Keyboard & mouse shortcuts¶
This window has no special key combinations. F1 opens this manual page. On the Scattering factors tab the vertical cursor line can be dragged to read off the scattering factor of each element at that position, and every tab has a Copy button that exports its table as spreadsheet-pasteable text.
→ See 21. Keyboard & mouse shortcuts for every window at a glance.
Beam and wavelength¶
The top band is a Wave Length Control shared with the other simulators.
- X-ray / Electron / Neutron : the atomic scattering factors and the interaction physics differ by the type of incident beam, so they are switched here.
- For X-ray, choosing the Element (anode material) and characteristic line (Kα, etc.) sets the wavelength of that characteristic X-ray automatically.
- Energy (keV) and Wavelength (Å) are linked; setting either updates the other, and both drive the 2θ used in the Reflections table.
- Unit (Å / nm) switches the length unit used for d-spacing and similar quantities.
The chosen beam also decides which tabs and curves are meaningful:
| Beam | Reflections | Attenuations & Transport | Scattering factors | Fluorescence |
|---|---|---|---|---|
| X-ray | structure factors incl. anomalous dispersion | µ/ρ, µ, transmission + absorption edges (vs energy) | \(f(s)\) or \(F(q)+S(q)\) | characteristic lines + EDX sticks |
| Electron | electron structure factors | σ, MFP, |dE/ds|, IMFP, range (vs energy) | Peng / Kirkland / 8-Gaussians | — (hidden) |
| Neutron | nuclear structure factors | scattering lengths & cross sections (no energy curve) | scattering lengths (no s dependence) | — (hidden) |
The Fluorescence tab is X-ray-only and disappears for electron and neutron beams.
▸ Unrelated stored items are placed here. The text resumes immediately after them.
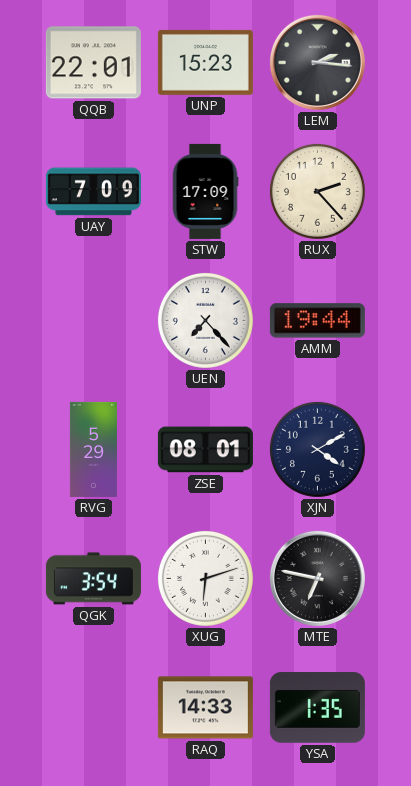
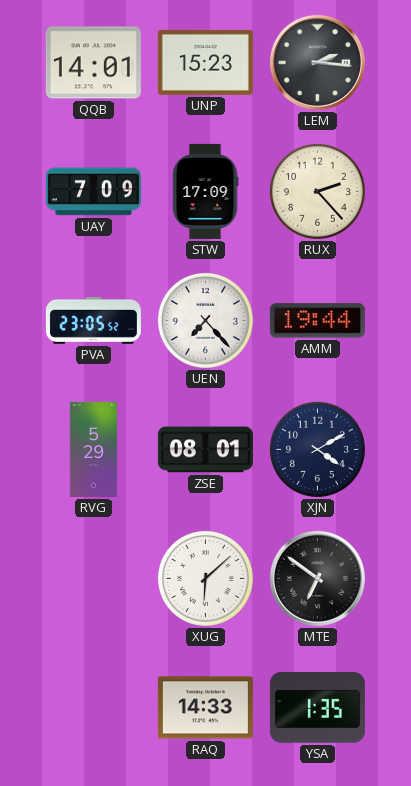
QQB: 22:01 -> 14:01
PVA: none -> 23:05
QGK: 3:54 -> none
XUG: 6:12 -> 6:08
MTE: 6:47 -> 6:51
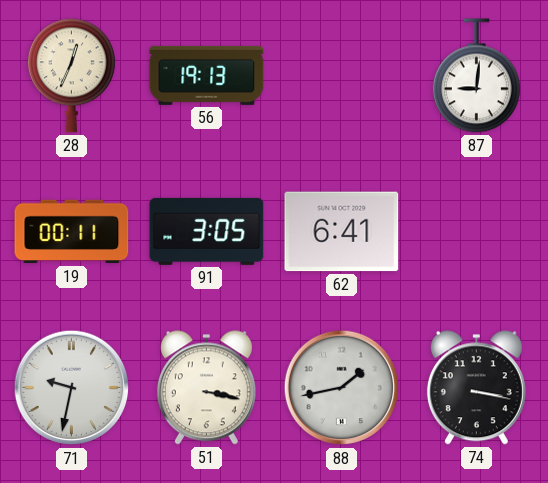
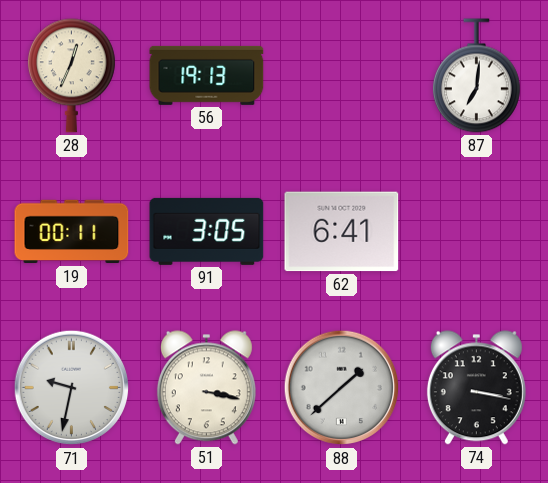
87: 9:01 -> 7:01
88: 1:43 -> 1:38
For neutrons the energy-dependent graphs in Attenuations & Transport and Scattering factors are replaced by element tables, because the nuclear scattering length does not depend on scattering angle or energy.
Reflections tab¶
Lists the allowed crystal planes (reflections) of the crystal and the structure factor and diffraction intensity of each. For X-rays the structure factor now includes the anomalous dispersion terms \(f'/f''\) at the current energy, so F_inv (the imaginary part) is generally non-zero near an absorption edge. The layout is the same for every beam; only the structure-factor values and the 2θ of each reflection change.
Options
- Powder Diffraction Intensities (Bragg-Brentano Optics) : computes the relative intensity as a powder-diffraction (Bragg–Brentano) intensity, including multiplicity and the Lorentz–polarization factor. When off, it displays the structure-factor intensity. Turning it on also forces Hide equivalent planes and Hide prohibited planes on.
- Hide equivalent planes : collapses crystallographically equivalent planes into a single entry.
- Hide prohibited planes : excludes planes whose intensity is zero by the extinction rules.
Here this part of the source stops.